African dust also contains other substances that could stress the respiratory system: plant debris, microorganisms, and a wide range of organic materials derived from animal and plant materials.
Is there any evidence of health impacts from African dust? Perhaps. Anecdotal reports from Caribbean islands show that emergency room visits for asthma and other respiratory illnesses increase markedly during African dust events. The number of asthma cases in Caribbean populations has noticeably increased over the past couple of decades. Drought in Africa has also become more severe over that time, and the increase in asthma cases could be associated with more frequent dust events. In Barbados, the annual number of acute asthma attacks has risen from around 2,000 in the early 1970s to about 12,000 at present - a considerable fraction of the 1999 population of 265,000. The increase in asthma roughly parallels the increased dust concentrations we have measured on Barbados since the late 1960s.
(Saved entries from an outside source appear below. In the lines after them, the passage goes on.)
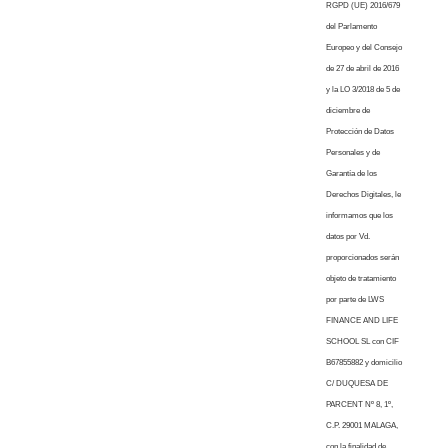
RGPD (UE) 2016/679
del Parlamento
Europeo y del Consejo
de 27 de abril de 2016
y la LO 3/2018 de 5 de
diciembre de
Protección de Datos
Personales y de
Garantía de los
Derechos Digitales, le
informamos que los
datos por Vd.
proporcionados serán
objeto de tratamiento
por parte de LWS
FINANCE AND LIFE
SCHOOL SL con CIF
B67855882 y domicilio
C/ DUQUESA DE
PARCENT Nº 8, 1º,
C.P. 29001 MALAGA,
con la finalidad de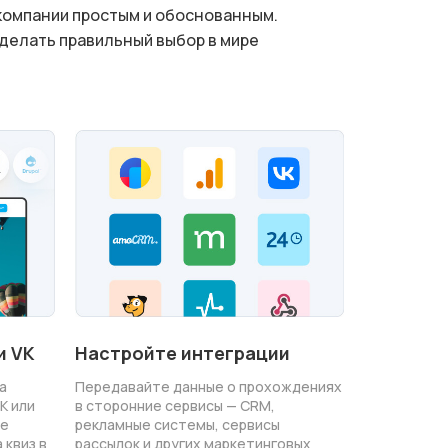
компании простым и обоснованным.
сделать правильный выбор в мире
и VK
Настройте интеграции
а
Передавайте данные о прохождениях
K или
в сторонние сервисы — CRM,
те
рекламные системы, сервисы
 квиз в
рассылок и других маркетинговых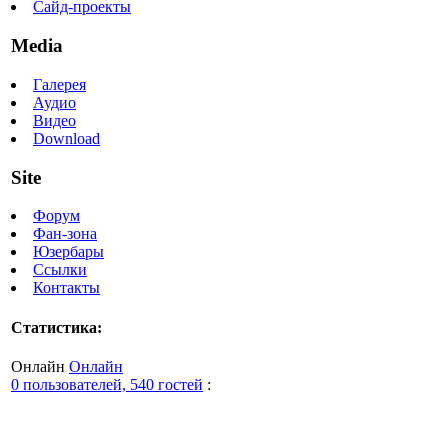
Сайд-проекты
Media
Галерея
Аудио
Видео
Download
Site
Форум
Фан-зона
Юзербары
Ссылки
Контакты
Статистика:
Онлайн
Онлайн
0 пользователей, 540 гостей
: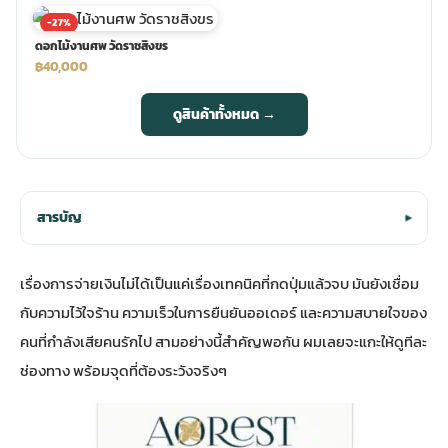
-27%
ดอกไม้งานศพ วัดราชสิงขร
฿40,000
ดูสินค้าทั้งหมด →
สารบัญ
▾
เรื่องการจ่ายเงินไม่ได้เป็นแค่เรื่องเทคนิคที่กดปุ่มแล้วจบ มันยังเชื่อม
กับความไว้ใจร้าน ความเร็วในการยืนยันออเดอร์ และความสบายใจของ
คนที่กำลังเสียคนรักไป สามอย่างนี้สำคัญพอกัน ผมเลยจะแกะให้ดูทีละ
ช่องทาง พร้อมจุดที่ต้องระวังจริงๆ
We are investigating whether a link does indeed exist between airborne dust and asthma.

Pathogens across the Atlantic?
Soils contain microorganisms that could be pathogenic to humans or to plants. We would expect most organisms attached to airborne particles to die from desiccation or exposure to ultraviolet radiation. In the case of dust transport across the Atlantic, the long transport time would make survival difficult for all but the most hardy of species.

Nonetheless, research carried out by several of us at Rosensteil, in cooperation with colleagues in Barbados, shows that substantial concentrations of fungi and bacteria do survive the trans-Atlantic trip. Daily measurements made from 1996 to 1997 show that the concentrations of viable fungi and bacteria increase sharply with the concentration of dust. In contrast, air masses that arrive from the central North Atlantic, North America and Europe carry virtually no viable fungi and bacteria.
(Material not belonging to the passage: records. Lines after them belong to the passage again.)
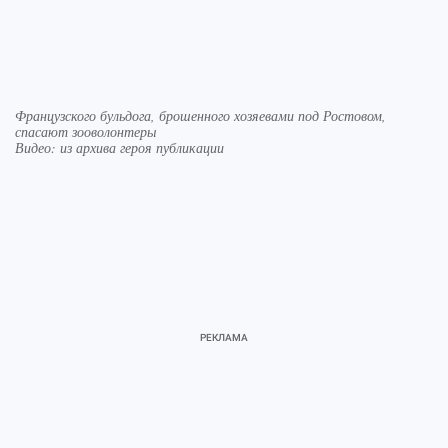
Французского бульдога, брошенного хозяевами под Ростовом,
спасают зооволонтеры
Видео: из архива героя публикации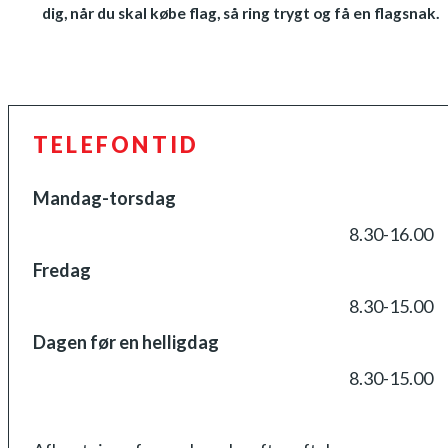
dig, når du skal købe flag, så ring trygt og få en flagsnak.
TELEFONTID
Mandag-torsdag
8.30-16.00
Fredag
8.30-15.00
Dagen før en helligdag
8.30-15.00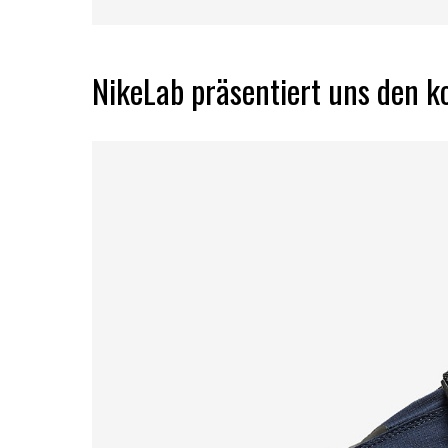
NikeLab präsentiert uns den 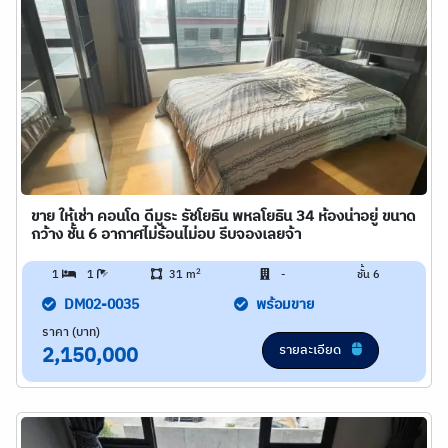
ขาย ให้เช่า คอนโด ดีมูระ รัชโยธิน พหลโยธิน 34 ห้องน่าอยู่ ขนาด
กว้าง ชั้น 6 อากาศไม่ร้อนไม่อบ รีบจองเลยจ้า
2
1
1
31 m
-
ชั้น 6
DM02-0035
พร้อมขาย
ราคา (บาท)
รายละเอียด
2,150,000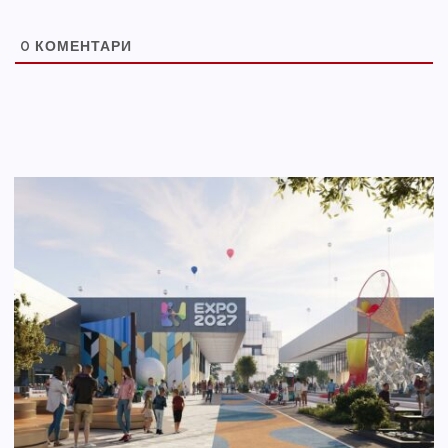
0
КОМЕНТАРИ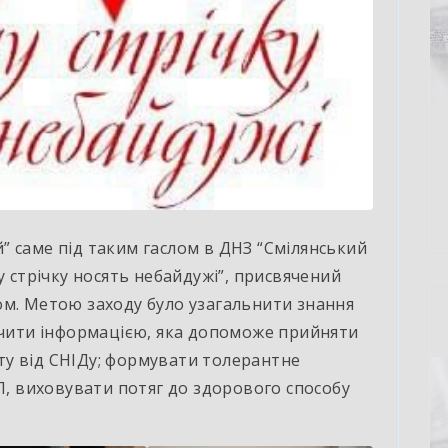
 саме під таким гаслом в ДНЗ “Смілянський
трічку носять небайдужі”, присвячений
ом. Метою заходу було узагальнити знання
ечити інформацією, яка допоможе прийняти
у від СНІДу; формувати толерантне
ІЛ, виховувати потяг до здорового способу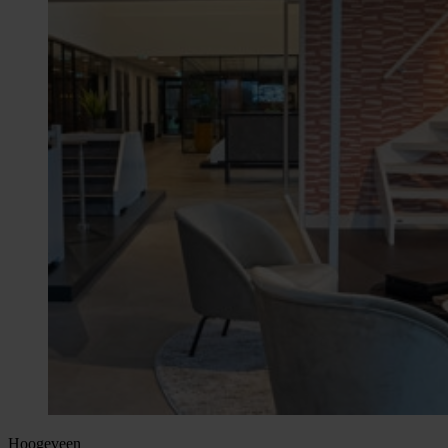
Hoogeveen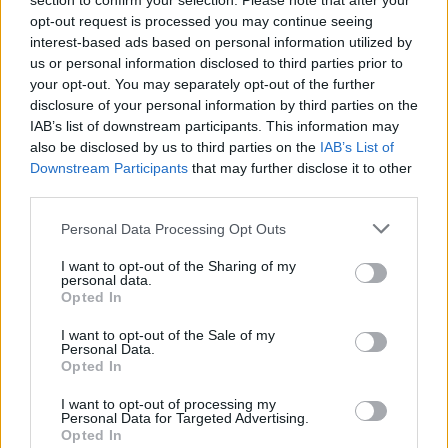
section to confirm your selection. Please note that after your
opt-out request is processed you may continue seeing
interest-based ads based on personal information utilized by
BA_Yahiko
us or personal information disclosed to third parties prior to
Board Administrator
your opt-out. You may separately opt-out of the further
Team Drakensang Online
disclosure of your personal information by third parties on the
IAB’s list of downstream participants. This information may
Uran235 said:
↑
also be disclosed by us to third parties on the
IAB’s List of
czy z przedmiotów 100lvl można zrobić 145lvl?
Downstream Participants
that may further disclose it to other
third parties.
Nie da się. Możesz jedynie wydropić nowe przedmioty z
wyższym poziomem na wyższych poziomach trudności.
Personal Data Processing Opt Outs
Oct 18, 2024
I want to opt-out of the Sharing of my
personal data.
Opted In
Lars53
Forum Greenhorn
I want to opt-out of the Sale of my
Personal Data.
Opted In
Hej, mam skromne pytanie jak naprawić narzędzie
uniwersalne lub gdzie można kupi-zdobyć instrukcję
I want to opt-out of processing my
Personal Data for Targeted Advertising.
naprawy narzędzia
Opted In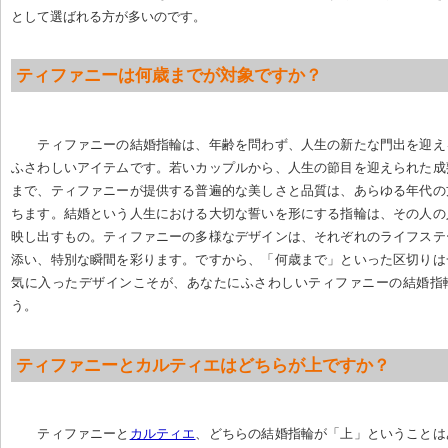
として選ばれる方が多いのです。
ティファニーは何歳までが対象ですか？
ティファニーの結婚指輪は、年齢を問わず、人生の新たな門出を迎え
ふさわしいアイテムです。若いカップルから、人生の節目を迎えられた成
まで、ティファニーが提供する普遍的な美しさと品質は、あらゆる年代の
ちます。結婚という人生における大切な誓いを形にする指輪は、その人の
映し出すもの。ティファニーの多様なデザインは、それぞれのライフステ
添い、特別な瞬間を彩ります。ですから、「何歳まで」といった区切りは
気に入ったデザインこそが、あなたにふさわしいティファニーの結婚指
う。
ティファニーとカルティエはどちらが上ですか？
ティファニーと
カルティエ
、どちらの結婚指輪が「上」ということは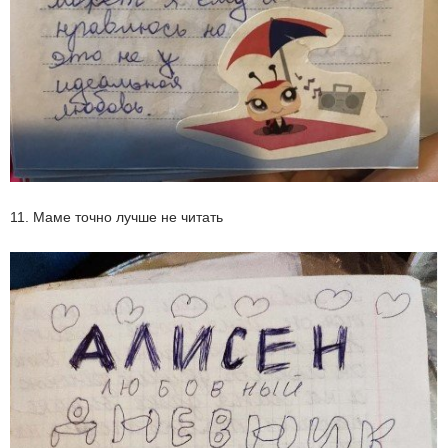
11. Маме точно лучше не читать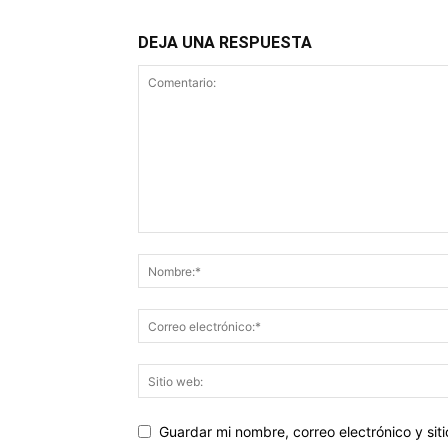
DEJA UNA RESPUESTA
Guardar mi nombre, correo electrónico y si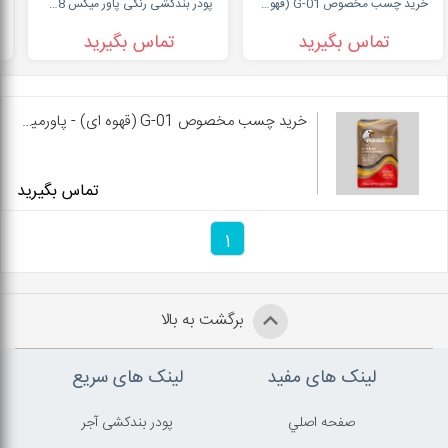
خرید چسب مخصوص G-01 (قهوه ای) - پاورمیکس
پودر بندکشی رنگی پاور میکس 09127511808
تماس بگیرید
تماس بگیرید
خرید چسب مخصوص G-01 (قهوه ای) - پاورمیکس
تماس بگیرید
1
برگشت به بالا
لینک های مفید
لینک های سریع
صفحه اصلي
پودر بندکشی آجر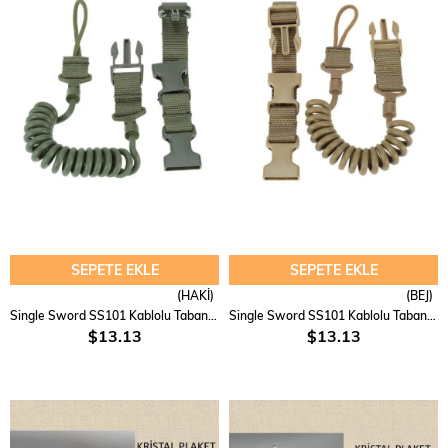
SEPETE EKLE
SEPETE EKLE
(HAKİ)
(BEJ)
Single Sword SS101 Kablolu Tabanca ve Silah Emniyet İpi
Single Sword SS101 Kablolu Tabanca ve Silah Emniyet İpi
$13.13
$13.13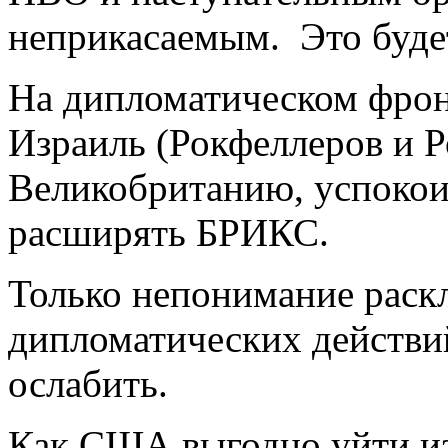
неприкасаемым. Это буде
На дипломатическом фрон
Израиль (Рокфеллеров и 
Великобританию, успоко
расширять БРИКС.
Только непонимание раскл
дипломатических действи
ослабить.
Как США выгодно уйти и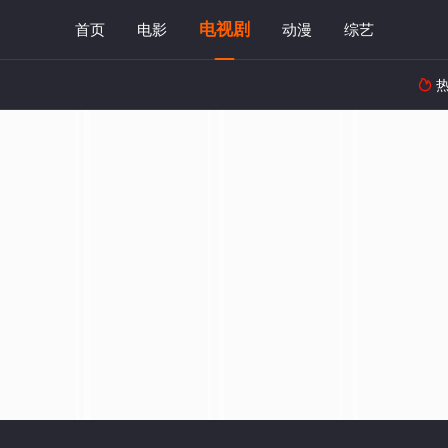
电视剧
首页
电影
动漫
综艺
热

Some of the organisms in African dust are indeed pathogenic, according to Dale Griffin and colleagues at the U.S. Geological Survey Center for Coastal Geology in St. Petersburg, Fla. They carried out detailed studies of a number of aerosol samples collected during African dust events on St. John in the U.S. Virgin Islands during the summer of 2000 and found a large number of viable pathogenic fungi, bacteria and viruses. Some were known human pathogens and others were plant pathogens.
The long-range transport of organisms is a new field and it is not possible at this time to assess the importance of these wind-borne microorganisms. Clearly there is much work to be done.

Work ahead
The presence of high concentrations of mineral dust over such large areas of Earth has implications not only for human health, but also for meteorology, climate, geology and biogeochemical processes. These processes are all strongly linked. Indeed, the geological record shows that dust mobilization and concentrations have varied tremendously through time.


To properly assess the role of dust, we must have a better understanding of the physical, chemical and mineralogical properties of airborne soil particles. We also need to understand the processes that generate dust, which are highly nonlinear and extremely sensitive to climate change.
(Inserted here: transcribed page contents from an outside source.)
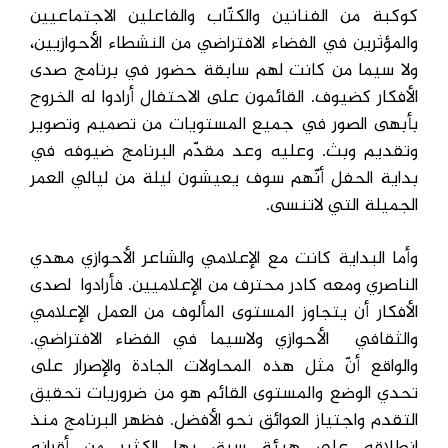
كوكبة من الفنانين والكتّاب والفاعلين الاجتماعيين
والمؤثرين في الفضاء الافتراضي من النشطاء الأحوازيين،
ولا سيما من كانت لهم سابقة حضور في برنامج صدى
الأفكار كضيوف. القائمون على الاحتفال أرادوا له الخروج
بأبهى الصور في جميع المستويات من تصميم وتصوير
وتقديم وبث. وعليه وعد مقدّم البرنامج ضيوفه في
بداية الحفل أنّهم سوف يعيشون ليلة من ليالي العمر
الجميلة التي لاتنسى.
وأما البداية كانت مع الإعلامي والشاعر الأحوازي مهدي
الناصري ومعه كادر محترف من الإعلاميين. فأرادوا لصدى
الأفكار أن يتجاوز المستوى المألوف من العمل الإعلامي
والثقافي الأحوازي ولاسيما في الفضاء الافتراضي.
والواقع أنّ مثل هذه المحاولات الجادة والإصرار على
تحدي الوضع والمستوى القائم هو من ضروريات تحقيق
التقدم واجتياز العوائق نحو الأفضل. فظهر البرنامج منذ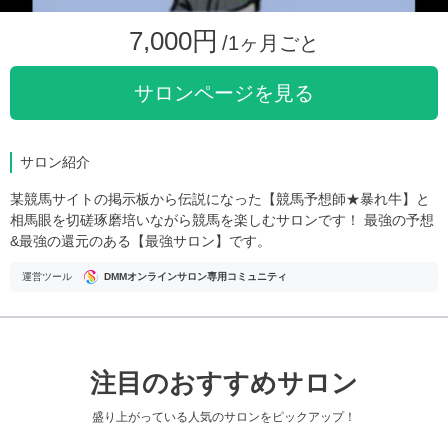
7,000円
/1ヶ月ごと
サロンページを見る
サロン紹介
某競馬サイトの掲示板から伝説になった【競馬予想師★暴れ牛】と
相馬眼を切磋琢磨培いながら競馬を楽しむサロンです！ 最強の予想
&最強の還元のある【最強サロン】です。
運営ツール
DMMオンラインサロン専用コミュニティ
注目のおすすめサロン
盛り上がっている人気のサロンをピックアップ！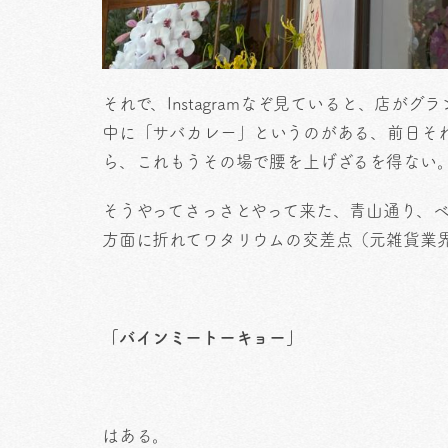
それで、Instagramなぞ見ていると、店
中に「サバカレー」というのがある、前日そ
ら、これもうその場で腰を上げざるを得ない
そうやってさっさとやって来た、青山通り、
方面に折れてワタリウムの交差点（元雑貨業
「バインミートーキョー」
はある。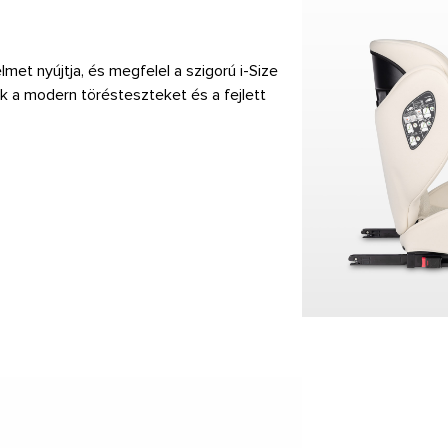
et nyújtja, és megfelel a szigorú i-Size
 a modern törésteszteket és a fejlett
Understanding the role of dust in health will mean developing models that can characterize the global distribution of dust and its properties. Modeling dust sources and atmospheric transport of dust is perhaps the most difficult task facing modelers. In order to accomplish this goal, it will be necessary for geologists and mineralogists to work closely with atmospheric modelers. We need to study the processes that affect dust mobilization, and we need to relate the mineral properties of dust to the terrains from which it originates. And geologists and mineralogists must work with those in the medical sciences to understand how dust affects human health.



Prospero is a professor in the Division of Marine and Atmospheric Chemistry at the Rosenstiel School of Marine and Atmospheric Science and director of the Cooperative Institute of Marine and Atmospheric Studies.